> [TASK TO CARRY OUT]: I'd like the full listing transcribed exactly, with no images included.

> [SUPPLIED DATA]:
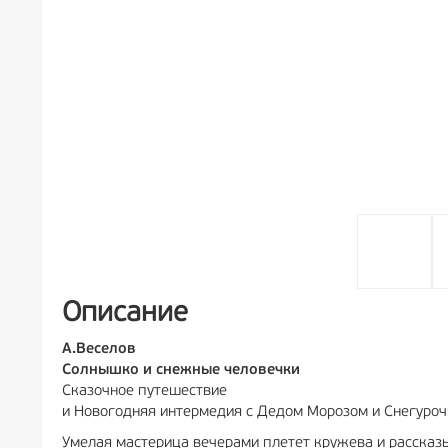
Описание
А.Веселов
Солнышко и снежные человечки
Сказочное путешествие
и Новогодняя интермедия с Дедом Морозом и Снегурочк
Умелая мастерица вечерами плетет кружева и рассказ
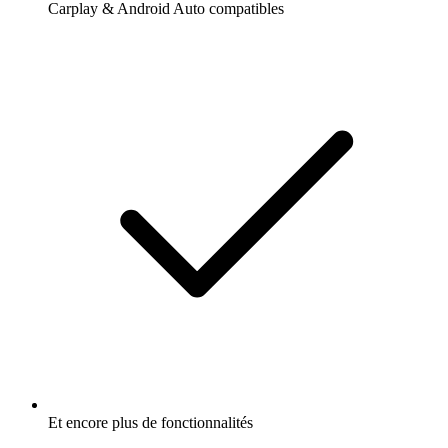
Carplay & Android Auto compatibles
Et encore plus de fonctionnalités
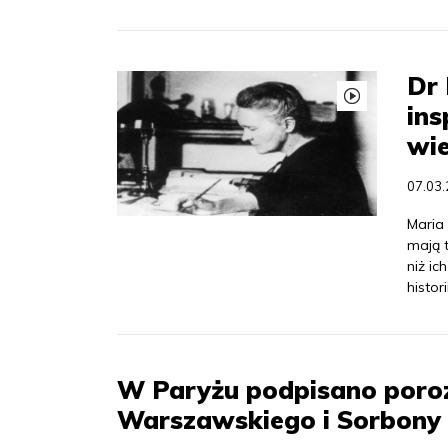
Dr
ins
wi
07.03
Maria 
mają t
niż i
histor
W Paryżu podpisano poroz
Warszawskiego i Sorbony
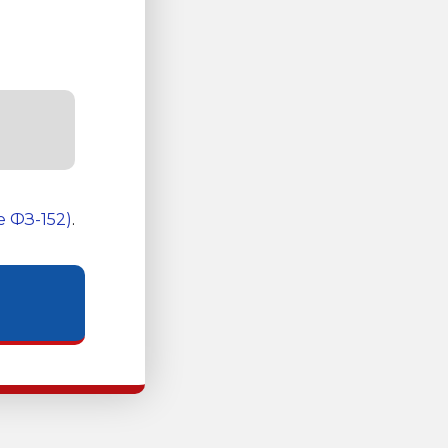
 ФЗ-152)
.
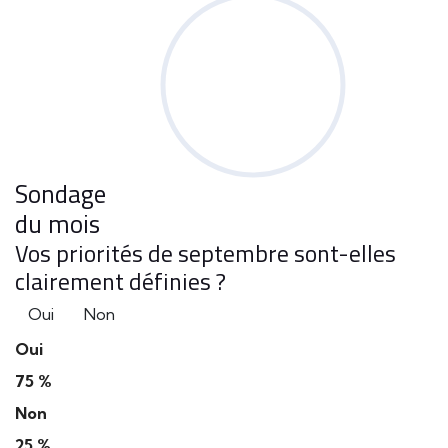
Sondage
du mois
Vos priorités de septembre sont-elles
clairement définies ?
Oui
Non
Oui
75 %
Non
25 %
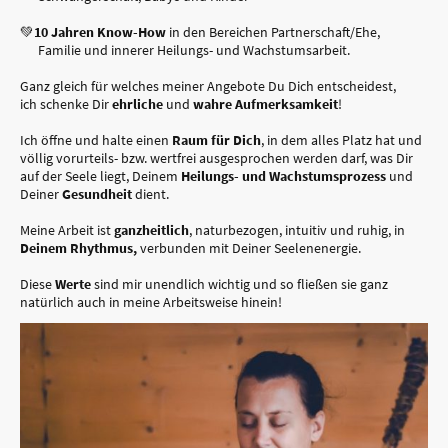
💚
10 Jahren Know-How
in den Bereichen Partnerschaft/Ehe,
Familie und innerer Heilungs- und Wachstumsarbeit.
Ganz gleich für welches meiner Angebote Du Dich entscheidest,
ich schenke Dir
ehrliche
und
wahre Aufmerksamkeit
!
Ich öffne und halte einen
Raum für Dich
, in dem alles Platz hat und
völlig vorurteils- bzw. wertfrei ausgesprochen werden darf, was Dir
auf der
Seele liegt, Deinem
Heilungs- und Wachstumsprozess
und
Deiner
Gesundheit
dient.
Meine Arbeit ist
ganzheitlich
, naturbezogen, intuitiv und ruhig, in
Deinem Rhythmus,
verbunden mit Deiner Seelenenergie.
Diese
Werte
sind mir unendlich wichtig und so fließen sie ganz
natürlich auch in meine Arbeitsweise hinein!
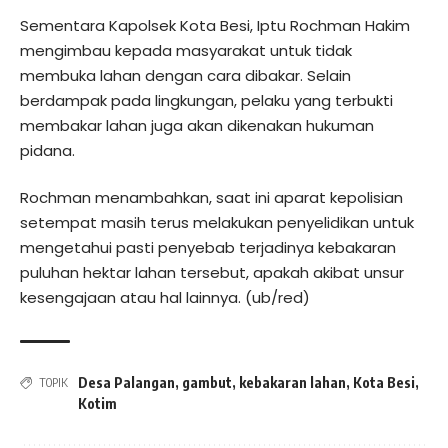
Sementara Kapolsek Kota Besi, Iptu Rochman Hakim
mengimbau kepada masyarakat untuk tidak
membuka lahan dengan cara dibakar. Selain
berdampak pada lingkungan, pelaku yang terbukti
membakar lahan juga akan dikenakan hukuman
pidana.
Rochman menambahkan, saat ini aparat kepolisian
setempat masih terus melakukan penyelidikan untuk
mengetahui pasti penyebab terjadinya kebakaran
puluhan hektar lahan tersebut, apakah akibat unsur
kesengajaan atau hal lainnya. (ub/red)
Desa Palangan
,
gambut
,
kebakaran lahan
,
Kota Besi
,
TOPIK
Kotim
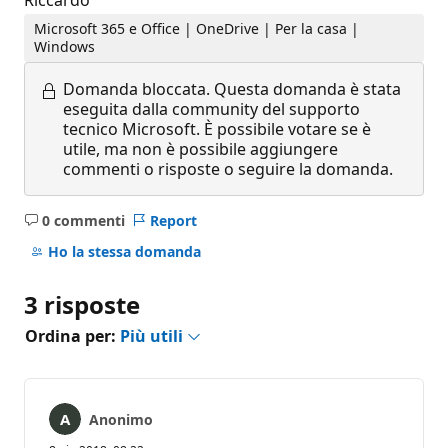
Microsoft 365 e Office | OneDrive | Per la casa |
Windows
Domanda bloccata.
Questa domanda è stata
eseguita dalla community del supporto
tecnico Microsoft. È possibile votare se è
utile, ma non è possibile aggiungere
commenti o risposte o seguire la domanda.
0 commenti
Report
Nessun
commento
Ho la stessa domanda
3 risposte
Ordina per:
Più utili
Anonimo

> [SOLUTION FOR THIS TASK]:
Описание
А.Веселов
Солнышко и снежные человечки
Сказочное путешествие
и Новогодняя интермедия с Дедом Морозом и Снегурочк
Умелая мастерица вечерами плетет кружева и рассказ
Carplay & Android Auto compatibles
Et encore plus de fonctionnalités
Dr
ins
wi
07.03
Maria 
mają t
niż i
histor
W Paryżu podpisano poroz
Warszawskiego i Sorbony
 ФЗ-152)
.
Sondage
du mois
Vos priorités de septembre sont-elles
clairement définies ?
Oui
Non
Oui
75 %
Non
25 %
💚
10 Jahren Know-How
in den Bereichen Partnerschaft/Ehe,
Familie und innerer Heilungs- und Wachstumsarbeit.
Ganz gleich für welches meiner Angebote Du Dich entscheidest,
ich schenke Dir
ehrliche
und
wahre Aufmerksamkeit
!
Ich öffne und halte einen
Raum für Dich
, in dem alles Platz hat und
völlig vorurteils- bzw. wertfrei ausgesprochen werden darf, was Dir
auf der
Seele liegt, Deinem
Heilungs- und Wachstumsprozess
und
Deiner
Gesundheit
dient.
Meine Arbeit ist
ganzheitlich
, naturbezogen, intuitiv und ruhig, in
Deinem Rhythmus,
verbunden mit Deiner Seelenenergie.
Diese
Werte
sind mir unendlich wichtig und so fließen sie ganz
natürlich auch in meine Arbeitsweise hinein!
Sementara Kapolsek Kota Besi, Iptu Rochman Hakim
mengimbau kepada masyarakat untuk tidak
membuka lahan dengan cara dibakar. Selain
berdampak pada lingkungan, pelaku yang terbukti
membakar lahan juga akan dikenakan hukuman
pidana.
Rochman menambahkan, saat ini aparat kepolisian
setempat masih terus melakukan penyelidikan untuk
mengetahui pasti penyebab terjadinya kebakaran
puluhan hektar lahan tersebut, apakah akibat unsur
kesengajaan atau hal lainnya. (ub/red)
Desa Palangan
,
gambut
,
kebakaran lahan
,
Kota Besi
,
TOPIK
Kotim
Microsoft 365 e Office | OneDrive | Per la casa |
Windows
Domanda bloccata.
Questa domanda è stata
eseguita dalla community del supporto
tecnico Microsoft. È possibile votare se è
utile, ma non è possibile aggiungere
commenti o risposte o seguire la domanda.
0 commenti
Report
Nessun
commento
Ho la stessa domanda
3 risposte
Ordina per:
Più utili
Anonimo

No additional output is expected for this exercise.